Oregon net farm income takes large drop in 2009
By Oregon Department of Agriculture
Production value way down last year, but 2010 looks better
Reflecting the struggling US economy in general, the bottom line for Oregon’s farmers and ranchers last year was pretty dismal. “Net farm income dropped 41 percent last year from 2008, making it the lowest mark in seven years,” says Brent Searle, analyst with the Oregon Department of Agriculture. “If any of us think about taking a 41 percent cut in pay, well, that’s pretty staggering.” A newly released economic snapshot of Oregon agriculture shows net farm income at just under $563 million in 2009. The latest numbers continue the downward trend of net farm income in Oregon since 2004’s record high of $1.3 billion. The good news is that early signs indicate 2010 may be noticeably better when the final ledger is published a year from now.

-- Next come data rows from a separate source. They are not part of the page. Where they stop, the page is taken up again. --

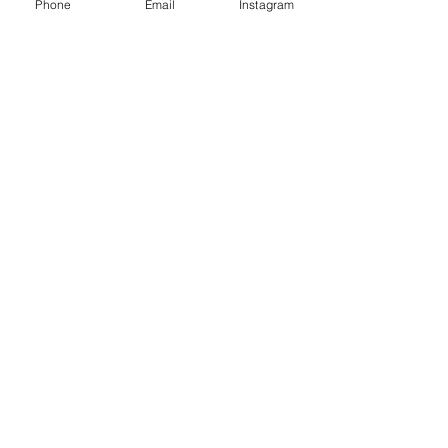
Phone
Email
Instagram
Notícias
Reforma Tributária
Ver tudo
Posts recentes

“Oregon is part of a national agriculture economy that has been affected by the same pressures influencing all sectors,” says Searle. “Hopefully, we have bottomed out and a turnaround is underway.”
Net farm income is the amount retained by agricultural producers after paying all business-related expenses. It is considered an important indicator of the agricultural economy’s overall health. The number does not account for payments on land purchases, family living expenses, or family health insurance. Statistics provided by the U.S. Department of Agriculture’s Economic Research Service (ERS) show net farm income is a cyclical phenomenon.
“What’s going on right now is following past patterns,” says Searle. “A downturn isn’t anything new, but the magnitude of last year’s net farm income drop is significant.”
Net farm income bottomed out in 1983 at $283 million, then peaked in 1992 at $681 million and in 1997 at $672 million. Times were tough once again in 2000 ($407 million) and 2001 ($433 million) before the number more than doubled in 2003, pushing over the one billion dollar mark for the first time. By 2007, net farm income in Oregon began to drop back down once again, as farm expenses took a bigger bite out of a healthy production value.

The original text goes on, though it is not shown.